A group of Republican senators are set to announce Wednesday a concerted effort to unwind the effects of the mandatory defense spending cuts, part of what is known as the "sequestration," set to go into effect in 2013, a byproduct of failed negotiations of the joint congressional super committee charged under the original debt ceiling agreement with finding at least $1.2 billion in deficit reduction.

Sens. John McCain and Jon Kyl of Arizona, Lindsey Graham of South Carolina, and New Hampshire's Kelly Ayotte plan to announce a concerted effort to find offsets for the roughly $600 billion in defense cuts embedded in the Budget Control Act compromise which raised the nation's debt ceiling earlier this year, a move the Pentagon has said would devastate the U.S. military.

Graham has been working on legislation practically from the moment the super committee failed, if not before. But it is sure to be an exceedingly difficult task. Finding offsets has become something of an Olympic sport in Congress these days, with lawmakers constantly fretting about the scarcity of items to cut, particularly since many are loathe to take a knife to big ticket items, like mandatory health spending programs, and discretionary spending accounts have been thinned significantly.

"We're going to do legislation, no doubt," Ayotte told Fox. "But we're not going to just pass the buck on this. We're going to come up with our own version of how you can come up with the spending reductions."

And the senators have a powerful ally at the Pentagon.

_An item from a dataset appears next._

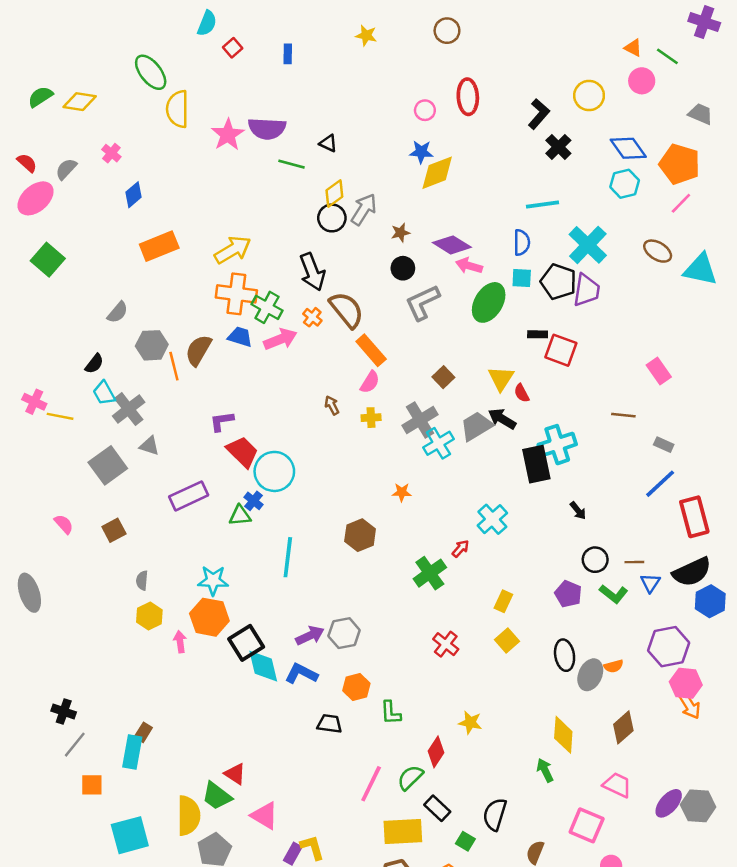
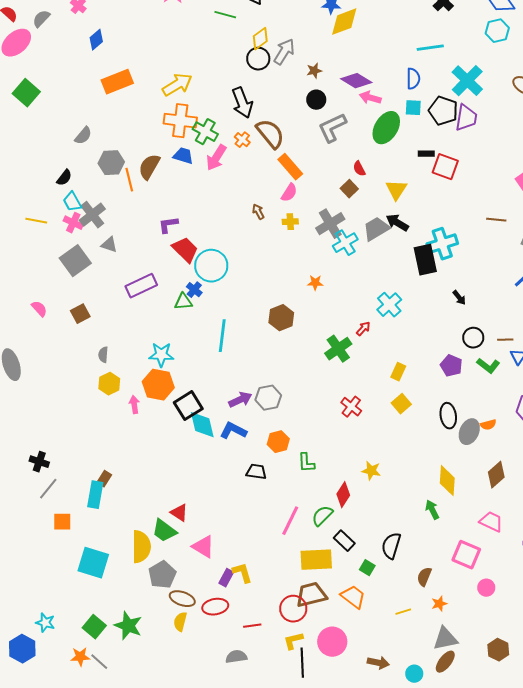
pink arrow: (280, 339) -> (216, 158), turned 144
red semicircle: (522, 393) -> (359, 169), moved
pink cross: (34, 402) -> (73, 223), moved
cyan square: (130, 835) -> (93, 563), turned 32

Defense Secretary Leon Panetta has sounded the alarm numerous times, arguing that cuts this deep would "lead to a hollow force." At a mid-November DOD briefing, the former Clinton Administration budget guru sternly warned, "It's a ship without sailors. It's a brigade without bullets. It's an air wing without enough trained pilots. It's a paper tiger. An Army of barracks, buildings and bombs without enough trained soldiers able to accomplish the mission. It's a force that suffers low morale, poor readiness, and is unable to keep up with potential adversaries. In effect, it invites aggression."

Democratic leaders, by and large, oppose the effort to unravel the defense sequester, which was triggered by Congress' inability to find common ground on spending cuts and revenue increases. And Democratic leadership aides have said the defense cuts, when spread out over 10 years, are merely a fraction of DOD's overall budget, essentially about $55 billion a year.

Senate Majority Leader Harry Reid, D-Nev., issued a statement after the super committee flop, saying, "The sequester was designed to be painful, and it is. But that is the commitment to fiscal responsibility that both parties made to the American people. In the absence of a balanced plan that would reduce the deficit by at least as much, I will oppose any efforts to change or roll back the sequester."

So far, no such "balanced plan" has materialized.

A similar set of mandatory cuts will hit a number of Democratic sacred cows, like education and healthcare. As yet, there appears to be no similar effort afoot to scrap those cuts.

But Republicans are determined that DOD will not take the hit.

Across the Capitol, House Armed Services Committee Chairman Buck McKeon, R-Calif., has also vowed that he "will not let these sequestration cuts stand" and has said he will soon introduce legislation to that effect. One thing is certain, the fight over defense funds will carry into a hotly-contested election. What happens then is anyone's guess.